(Saved data entries)
*****
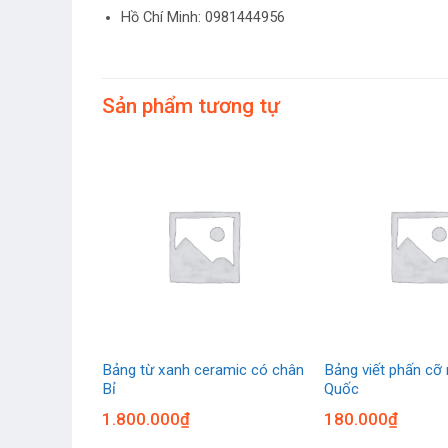
Hồ Chí Minh: 0981444956
Sản phẩm tương tự
ng lóa Hàn
Bảng từ xanh ceramic có chân
Bảng viết phấn cỡ
d
Bỉ
Quốc
1.800.000
₫
180.000
₫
*****
» The problem: Copy the records exactly as they appear, leaving every picture out.

» Answer for this exercise:
Hồ Chí Minh: 0981444956
Sản phẩm tương tự
ng lóa Hàn
Bảng từ xanh ceramic có chân
Bảng viết phấn cỡ
d
Bỉ
Quốc
1.800.000
₫
180.000
₫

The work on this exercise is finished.